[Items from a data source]
>>>

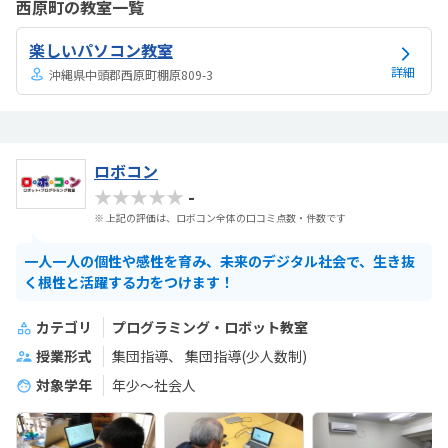
西原町の教室一覧
るとの話だったので集中力が持つかどうか気になった。月1度と思うと
月謝は高いと感じる。一人の生徒に二人の先生になる予定ですとのこ
楽しいパソコン教室
とで贅沢すぎるなと思う反面一緒に学ぶ友達がいるともっと良いなと
思った。教材カリキュラムは問題ないが、教材が良い...
詳細
沖縄県中頭郡西原町棚原809-3
ロボコン
★★★★★
-
※ 上記の評価は、ロボコン全体の口コミ点数・件数です
一人一人の個性や感性を育み、未来のデジタル社会で、生き抜
く根性と活躍する力をつけます！
カテゴリ
プログラミング・ロボット教室
授業形式
集団指導
集団指導(少人数制)
対象学年
年少～社会人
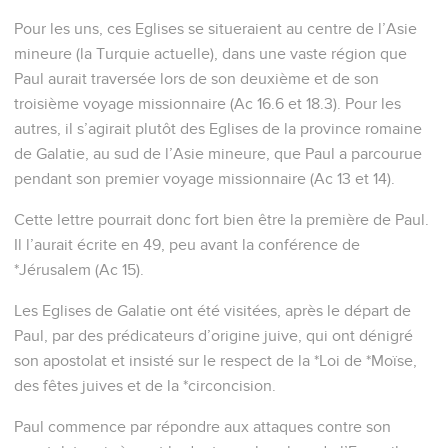
Pour les uns, ces Eglises se situeraient au centre de l’Asie
mineure (la Turquie actuelle), dans une vaste région que
Paul aurait traversée lors de son deuxième et de son
troisième voyage missionnaire (Ac 16.6 et 18.3). Pour les
autres, il s’agirait plutôt des Eglises de la province romaine
de Galatie, au sud de l’Asie mineure, que Paul a parcourue
pendant son premier voyage missionnaire (Ac 13 et 14).
Cette lettre pourrait donc fort bien être la première de Paul.
Il l’aurait écrite en 49, peu avant la conférence de
*Jérusalem (Ac 15).
Les Eglises de Galatie ont été visitées, après le départ de
Paul, par des prédicateurs d’origine juive, qui ont dénigré
son apostolat et insisté sur le respect de la *Loi de *Moïse,
des fêtes juives et de la *circoncision.
Paul commence par répondre aux attaques contre son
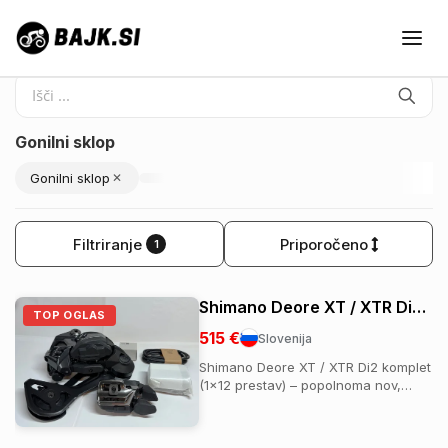
Gonilni sklop
Gonilni sklop
✕
Filtriranje
Priporočeno
1
Shimano Deore XT / XTR Di2 12x set.
TOP OGLAS
515 €
Slovenija
Shimano Deore XT / XTR Di2 komplet
(1x12 prestav) – popolnoma nov,
neuporabljen, z računom! Odlična
Di2 nadgradnja za MTB. Komplet
vsebuje: 1x prestavna ročica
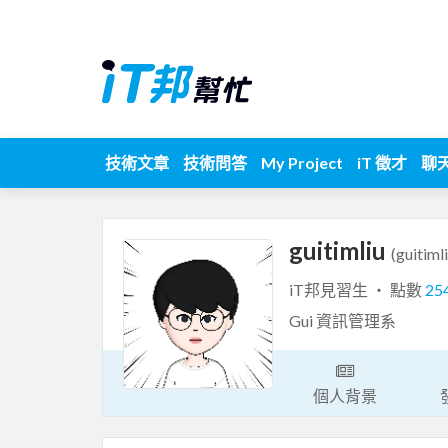
技術文章
技術問答
My Project
iT 徵才
聊
guitimliu
(guitiml
iT邦見習生 ‧ 點數
25
Gui 資訊管理系
個人背景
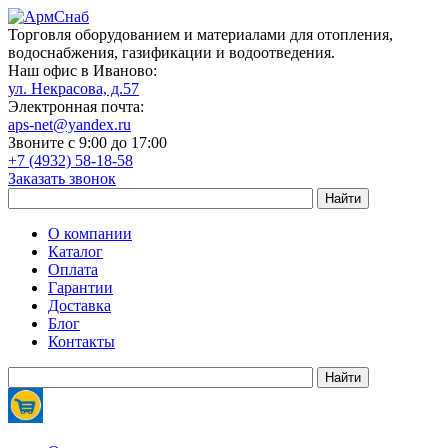
Торговля оборудованием и материалами для отопления,
водоснабжения, газификации и водоотведения.
Наш офис в Иваново:
ул. Некрасова, д.57
Электронная почта:
aps-net@yandex.ru
Звоните с 9:00 до 17:00
+7 (4932) 58-18-58
Заказать звонок
О компании
Каталог
Оплата
Гарантии
Доставка
Блог
Контакты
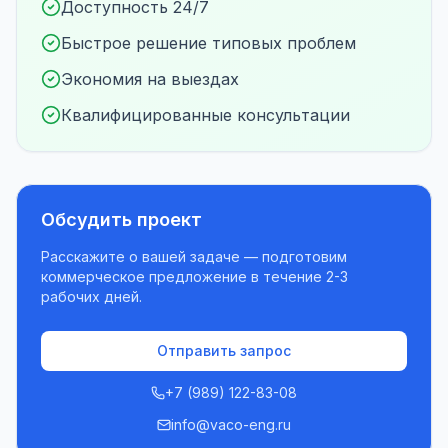
Доступность 24/7
Быстрое решение типовых проблем
Экономия на выездах
Квалифицированные консультации
Обсудить проект
Расскажите о вашей задаче — подготовим
коммерческое предложение в течение 2-3
рабочих дней.
Отправить запрос
+7 (989) 122-83-08
info@vaco-eng.ru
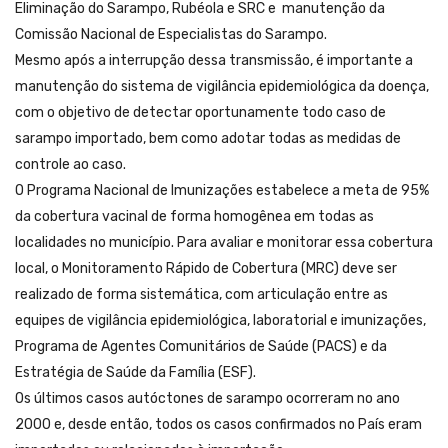
Eliminação do Sarampo, Rubéola e SRC e manutenção da
Comissão Nacional de Especialistas do Sarampo.
Mesmo após a interrupção dessa transmissão, é importante a
manutenção do sistema de vigilância epidemiológica da doença,
com o objetivo de detectar oportunamente todo caso de
sarampo importado, bem como adotar todas as medidas de
controle ao caso.
O Programa Nacional de Imunizações estabelece a meta de 95%
da cobertura vacinal de forma homogênea em todas as
localidades no município. Para avaliar e monitorar essa cobertura
local, o Monitoramento Rápido de Cobertura (MRC) deve ser
realizado de forma sistemática, com articulação entre as
equipes de vigilância epidemiológica, laboratorial e imunizações,
Programa de Agentes Comunitários de Saúde (PACS) e da
Estratégia de Saúde da Família (ESF).
Os últimos casos autóctones de sarampo ocorreram no ano
2000 e, desde então, todos os casos confirmados no País eram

<<<

▶ [Task prompt]:
Could you transcribe all of the data exactly and omit the pictures?

▶ [Exercise response]:
西原町の教室一覧
るとの話だったので集中力が持つかどうか気になった。月1度と思うと
月謝は高いと感じる。一人の生徒に二人の先生になる予定ですとのこ
楽しいパソコン教室
とで贅沢すぎるなと思う反面一緒に学ぶ友達がいるともっと良いなと
思った。教材カリキュラムは問題ないが、教材が良い...
詳細
沖縄県中頭郡西原町棚原809-3
ロボコン
★★★★★
-
※ 上記の評価は、ロボコン全体の口コミ点数・件数です
一人一人の個性や感性を育み、未来のデジタル社会で、生き抜
く根性と活躍する力をつけます！
カテゴリ
プログラミング・ロボット教室
授業形式
集団指導
集団指導(少人数制)
対象学年
年少～社会人
Pour les uns, ces Eglises se situeraient au centre de l’Asie
mineure (la Turquie actuelle), dans une vaste région que
Paul aurait traversée lors de son deuxième et de son
troisième voyage missionnaire (Ac 16.6 et 18.3). Pour les
autres, il s’agirait plutôt des Eglises de la province romaine
de Galatie, au sud de l’Asie mineure, que Paul a parcourue
pendant son premier voyage missionnaire (Ac 13 et 14).
Cette lettre pourrait donc fort bien être la première de Paul.
Il l’aurait écrite en 49, peu avant la conférence de
*Jérusalem (Ac 15).
Les Eglises de Galatie ont été visitées, après le départ de
Paul, par des prédicateurs d’origine juive, qui ont dénigré
son apostolat et insisté sur le respect de la *Loi de *Moïse,
des fêtes juives et de la *circoncision.
Paul commence par répondre aux attaques contre son
Gonilni sklop
Gonilni sklop
✕
Filtriranje
Priporočeno
1
Shimano Deore XT / XTR Di2 12x set.
TOP OGLAS
515 €
Slovenija
Shimano Deore XT / XTR Di2 komplet
(1x12 prestav) – popolnoma nov,
neuporabljen, z računom! Odlična
Di2 nadgradnja za MTB. Komplet
vsebuje: 1x prestavna ročica
技術文章
技術問答
My Project
iT 徵才
聊
guitimliu
(guitiml
iT邦見習生 ‧ 點數
25
Gui 資訊管理系
個人背景
Торговля оборудованием и материалами для отопления,
водоснабжения, газификации и водоотведения.
Наш офис в Иваново:
ул. Некрасова, д.57
Электронная почта:
aps-net@yandex.ru
Звоните с 9:00 до 17:00
+7 (4932) 58-18-58
Заказать звонок
О компании
Каталог
Оплата
Гарантии
Доставка
Блог
Контакты
Доступность 24/7
Быстрое решение типовых проблем
Экономия на выездах
Квалифицированные консультации
Обсудить проект
Расскажите о вашей задаче — подготовим
коммерческое предложение в течение 2-3
рабочих дней.
Отправить запрос
+7 (989) 122-83-08
info@vaco-eng.ru
Eliminação do Sarampo, Rubéola e SRC e manutenção da
Comissão Nacional de Especialistas do Sarampo.
Mesmo após a interrupção dessa transmissão, é importante a
manutenção do sistema de vigilância epidemiológica da doença,
com o objetivo de detectar oportunamente todo caso de
sarampo importado, bem como adotar todas as medidas de
controle ao caso.
O Programa Nacional de Imunizações estabelece a meta de 95%
da cobertura vacinal de forma homogênea em todas as
localidades no município. Para avaliar e monitorar essa cobertura
local, o Monitoramento Rápido de Cobertura (MRC) deve ser
realizado de forma sistemática, com articulação entre as
equipes de vigilância epidemiológica, laboratorial e imunizações,
Programa de Agentes Comunitários de Saúde (PACS) e da
Estratégia de Saúde da Família (ESF).
Os últimos casos autóctones de sarampo ocorreram no ano
2000 e, desde então, todos os casos confirmados no País eram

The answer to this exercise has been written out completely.